I made it onto a Canadian TV show where you can ask for however much money you want to help with your business. I figure there are roughly 100,000 competitive basketball teams in the world, and I would like to start charging a yearly fee of $60 a year for my product.
What would you do in my situation? I don't think my sales are high enough to ask for a lot, so I am not sure how much to ask from the investors and for what stake in my business.
I also have no patent on this and it could easily duplicated, unfortunately.
Am I bound to fail?
I'm not sure why you need investors? Based on your description you have very little development or ongoing cost, other than the effort to actually start marketing and selling your product. Investment dollars aren't magical things that sell your product for you, that's your job. If you're willing to dilute your ownership of your product, you'd better have a good idea about how you'd use the money and why you can't possibly bootstrap it yourself.
Remember, investors are looking for a return on investment -- if you can't explain how you plan to sell (lots of) your product, how can you possibly convince an investor to drop a lot of money into it?
As a side note, your top-down analysis (100,000 teams x $60/yr == "I'm rich!") is a terrible way to think about things, and will automatically disqualify you in most serious investors' minds. The proper approach should be bottom-up and based on reality, e.g. something like this:
If that math proves to be accurate, you'd be booking ~$60/week in revenue (50 x .20 x .10 x $60), not a pretty picture to a potential investor.

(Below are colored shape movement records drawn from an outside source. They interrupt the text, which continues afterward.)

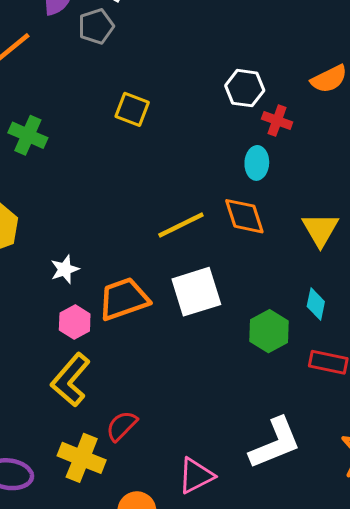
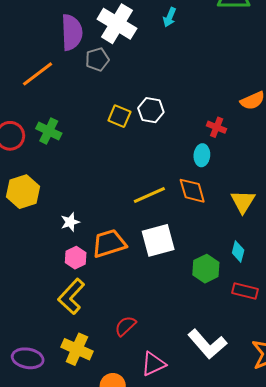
white hexagon: (245, 88) -> (151, 110), moved
red semicircle: (122, 426) -> (125, 326), moved
white L-shape: (275, 443) -> (207, 344), turned 69

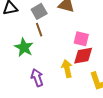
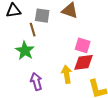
gray square: (39, 11) -> (42, 16), turned 35
brown line: (39, 30) -> (33, 30), moved

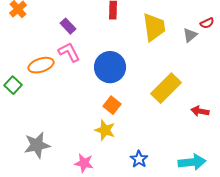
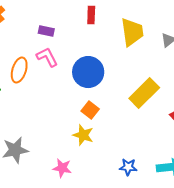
purple rectangle: (68, 26) -> (46, 31), turned -35
orange ellipse: (41, 65) -> (19, 70), turned -55
blue star: (139, 159) -> (128, 167), moved, turned -30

Hopefully your actual math works out better, but you get the idea. The fact that there are 100,000 teams is irrelevant -- how are you going to reach them, and in what timeframe? And what is your acquisition cost?

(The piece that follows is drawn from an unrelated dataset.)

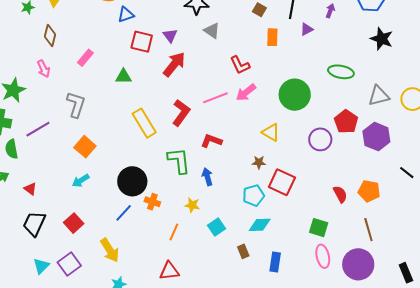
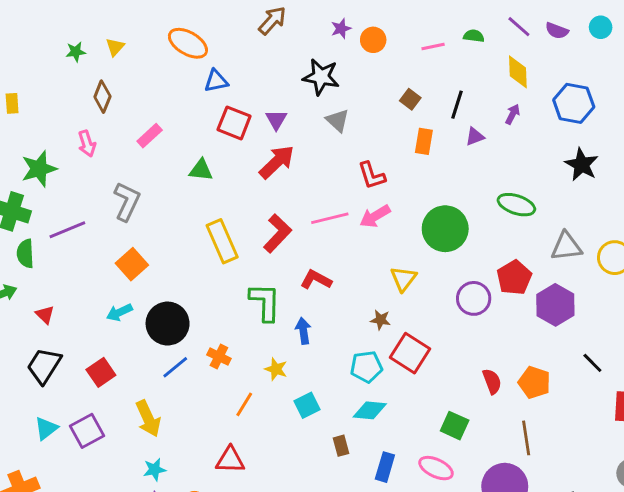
yellow triangle: (271, 132) -> (403, 279), turned 30
black circle: (132, 181) -> (168, 324), moved
pink ellipse: (323, 256) -> (436, 468), moved, turned -60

Bottom-up estimates based on the realities of your business are ALWAYS the way to go, and if you are realistic about it, will help guide you in making these kinds of decisions better than anyone here can.
What would you do with the money? What are your five year projections on expense and revenue? You need to have the answers to those questions. Guesses are ok, but they need to be supportable. Then again, those TV shows don't reflect reality.
First, you can't hide the fact that you only sold 32 copies of the software - you'll get called on that sooner or later. You can, however, make that sound better by demonstrating why it should not be held against you - limited effort to date in trying to sell.
Second, your concern about a patent is very relevant. A prudent investor will want to know how hard it would be for someone to copy you - and if your answer is "really easy" then there's no investment. Getting around that might have been market capture - that is, you already hold a significant amount of the market, and therefor you have history on your side, but sadly, that isn't true.
Third, you need to know what you intend to do with the money. Investors are generally not interested in just giving companies money for no reason - they want to know what you intend to do with the money. You need to show that you have a plan and a need.
Regarding valuation (which is what this question ultimately boils down to), we need to look at what you have.
You have a product which you developed that has some (small) inherent value. Let's say it took you 1000 hours to write, test, and package it. That gives you a value of somewhere in the $25,000 range to reproduce that work.
You have 32 clients at a rate of $20 per year, or $640 of income per year. We'll assume that you've spoken to at least some of them (and if you haven't, you ought to) and confirmed that they would be willing to pay $60 per year, which bumps this number up to $1,920 annually.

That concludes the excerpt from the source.